A new team that swings into action when someone in Norwich is facing a health, social care or wellbeing ‘crisis’ is celebrating its first birthday.
The Norwich Escalation Avoidance Team – known as the NEAT – has helped more than 1000 people in its first year, helping them remain cared for safely at home when otherwise they might have ended up going to hospital or needing respite care.
The NEAT team celebrated its first year milestone at their base within the NHS 111 headquarters, on the Broadland Business Park in Norwich.
The NEAT is a group of NHS, social care and voluntary sector professionals drawn from the community services provider Norfolk Community Health and Care NHS Trust,, the mental health provider Norfolk and Suffolk NHS Foundation Trust and Norfolk County Council. They are able to co-ordinate and mobilise support and services offered by any of the partners and also voluntary organisations working in the community.

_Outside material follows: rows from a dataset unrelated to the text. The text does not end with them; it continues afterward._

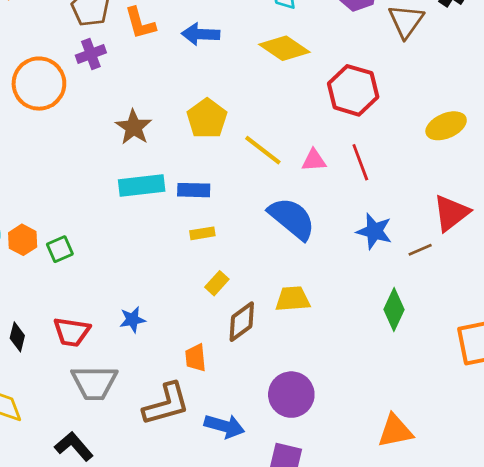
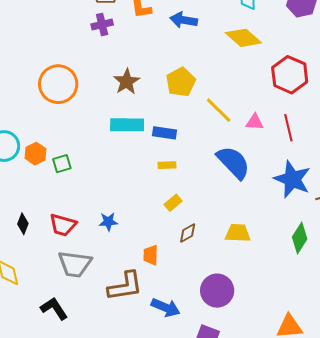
orange circle: (39, 84) -> (58, 84), moved
blue star: (374, 231) -> (292, 179), size x1.4
yellow trapezoid: (293, 299) -> (238, 233), moved
brown diamond: (242, 322) -> (188, 233), size x0.7

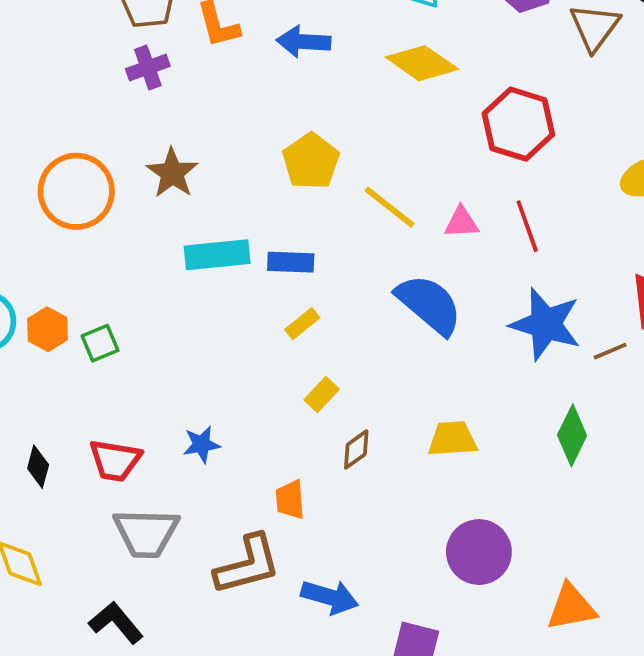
brown star: (127, 82) -> (172, 173), moved
yellow rectangle: (167, 165) -> (302, 324), turned -30
purple circle: (217, 291) -> (479, 552), moved

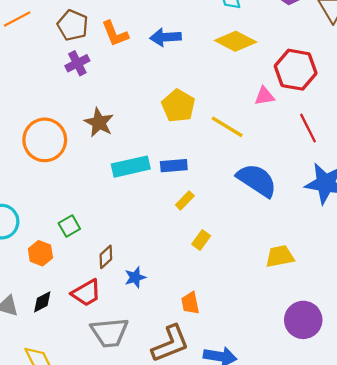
pink triangle: (461, 222) -> (264, 96), moved
orange hexagon: (47, 329) -> (40, 253), moved
brown diamond: (356, 449) -> (106, 257), moved
red trapezoid: (115, 460) -> (86, 293), turned -32
black diamond: (38, 467) -> (42, 302), turned 55

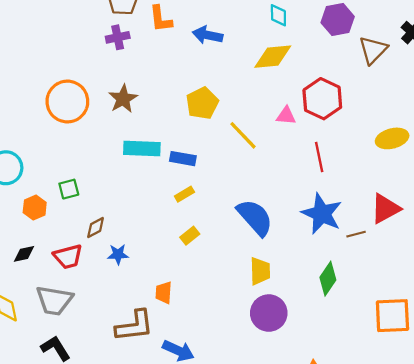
yellow diamond: (236, 41) -> (273, 57), turned -48
blue semicircle: (257, 180) -> (255, 217), moved
yellow trapezoid: (280, 256) -> (260, 271), turned 84
purple circle: (303, 320) -> (269, 313), moved
gray trapezoid: (109, 332) -> (54, 300), moved

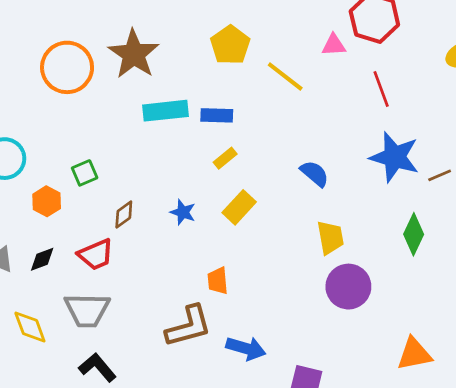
brown star: (123, 99) -> (134, 54), size x1.4
blue semicircle: (255, 217) -> (314, 174), size x0.6
yellow rectangle: (190, 236) -> (239, 207), size x1.4
blue star: (118, 254) -> (183, 212), moved, turned 30

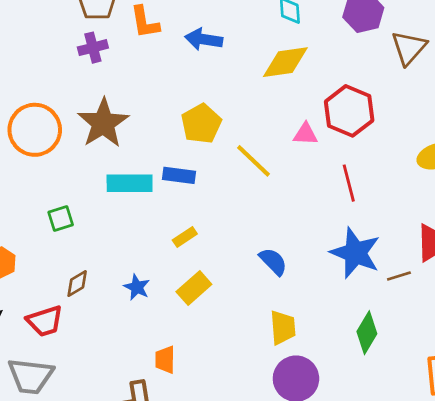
blue rectangle: (217, 115) -> (179, 175), moved
green square: (85, 173) -> (61, 219), moved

When NEAT receives a referral from a GP, paramedic, social worker, mental health specialist or other professional, the NEAT team swings into action.
By pooling their expertise they arrange the most appropriate package of care or support to meet the needs of each patient, to ensure their problem is quickly resolved. They also put in place plans to avoid problems in the future. This might mean carefully co-ordinated visits by several health or care professionals working together, and it might involve asking a local voluntary group such as Age UK Norwich or Voluntary Norfolk to provide some befriending or social support.

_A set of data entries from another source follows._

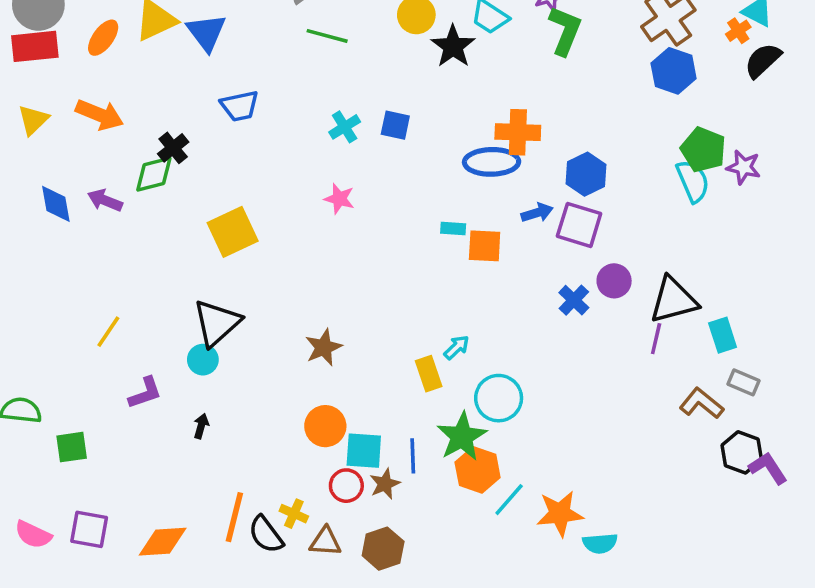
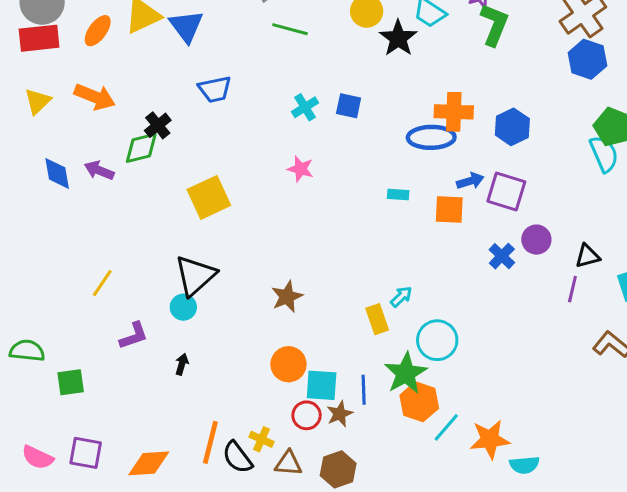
blue hexagon: (586, 174) -> (512, 127), moved
orange square: (485, 246) -> (449, 209), moved
black triangle: (674, 300) -> (587, 256), size x0.6

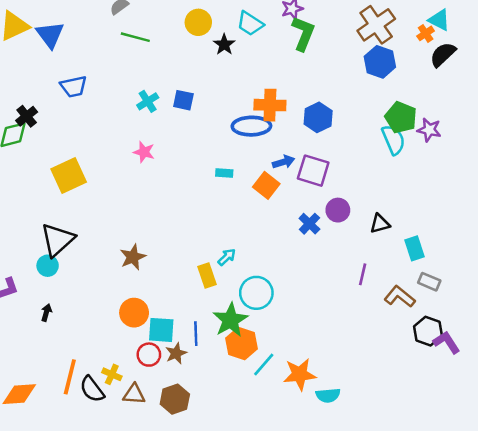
black star: (398, 38) -> (224, 45), size x0.7
orange square: (449, 209) -> (266, 185), turned 35
purple line: (572, 289) -> (363, 274), moved

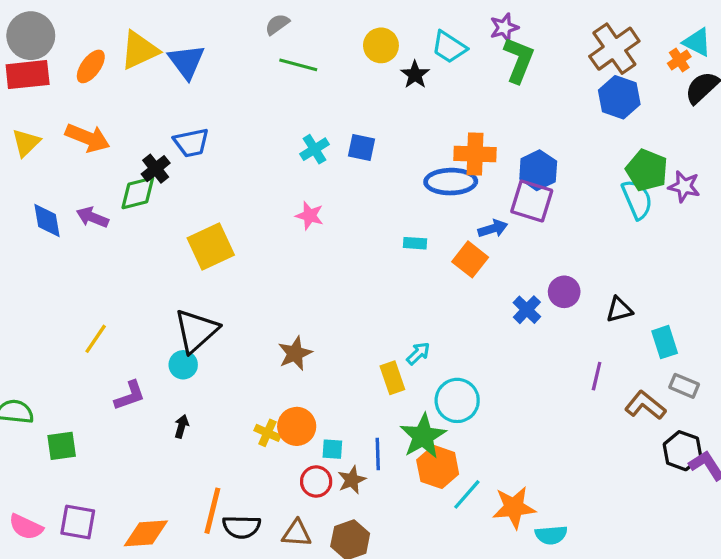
blue trapezoid: (74, 87) -> (191, 143), moved
purple square: (313, 171) -> (532, 201), moved
cyan square: (161, 330) -> (332, 449), size x0.6
yellow cross: (112, 374) -> (267, 433), moved
black semicircle: (92, 389) -> (242, 527), turned -52

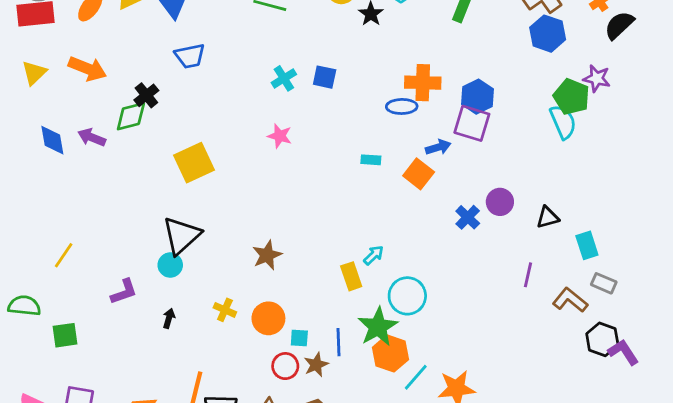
blue trapezoid: (191, 143) -> (190, 56), moved
blue ellipse: (451, 182) -> (402, 106), size x0.7
purple star: (684, 186) -> (597, 78), moved
yellow line: (96, 339) -> (64, 255), moved
yellow cross: (267, 433) -> (225, 310), moved

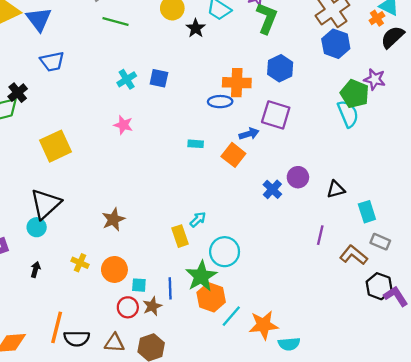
blue hexagon: (477, 97) -> (280, 68), moved

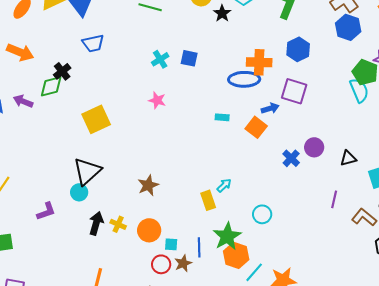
blue ellipse: (220, 102) -> (244, 79), size x1.4
cyan circle: (225, 252) -> (262, 214), moved, size x0.7
black arrow: (35, 269) -> (96, 223), moved, size x1.6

If people need to go to hospital they will, but in most cases they are helped to stay at home where they want to be
The work of the NEAT was brought to the attention of the Chief Executive of NHS England, Simon Stevens, by two senior staff last week. He was in Norwich on a private visit to speak with the Norwich GP alliance OneNorwich. Nick Pryke from Norfolk County Council and Norfolk Community Health & Care NHS Trust and Claire Leborgne from NHS Norwich CCG were invited to speak about the NEAT, to demonstrate the close partnership working that is transforming health and care services in Norwich.
Nick Pryke said: “NEAT enables people to stay in control of their health and wellbeing and, with support, to quickly recover from a crisis and continue to live their lives fully in their local community.”
The Chair of NHS Norwich CCG, Tracy Williams added: “NEAT has been an innovative approach in caring for people in the right place by the right health or care professional in a timely way when they have hit a crisis. The NEAT has been instrumental in developing the service this past year. I congratulate and thank the whole team for this great achievement.”
Most people referred to the NEAT have multiple health problems, or social issues such as loneliness and isolation; fifty per cent of referrals into the NEAT are for people aged over 80 years old, very often they are frail and may need befriending or social support to help them remain independent.
NEAT also supports people to be discharged from hospital when they no longer require acute care, but need a period of extra help when they return home.
Because the NEAT operates efficiently in the background, it is likely that most patients or clients are unaware of the NEAT’s existence or had arranged the stepped-up package of care they received. But local health and care professionals who referred them into the NEAT have certainly appreciated the service.
Feedback from local clinicians included:
• “I think on 2 occasions it helped people to remain at home who otherwise may have been admitted.”
• “NEAT has been useful particularly with sudden crisis with two of my service users (both palliative conditions). These have been admission avoidance and were successfully managed in the service user’s Preferred Place of Care.”
• “It has reduced revisiting for GPs and reduced subsequent phone calls from worried relatives.”
A real example of how the NEAT team made a difference to one person
An elderly patient was referred to the NEAT by their GP. They have serious and ongoing health problems but can normally live independently with some support. Carers who visit the patient several times a day called the GP and advised that the patient's illness was getting worse. The GP realised the patient would need to be admitted to hospital unless an integrated package of support could be put in place.
The NEAT held a multi-disciplinary discussion and the patient’s existing package of support from both community nursing and social care was increased. Different teams of health and care staff who had contact with the patient were consulted to make sure the right medications and support were in place.
This avoided a hospital admission, reassured the GP that the patient’s care package was now sufficient to meet their needs and, of course, meant the patient was stabilised and able to stay at home.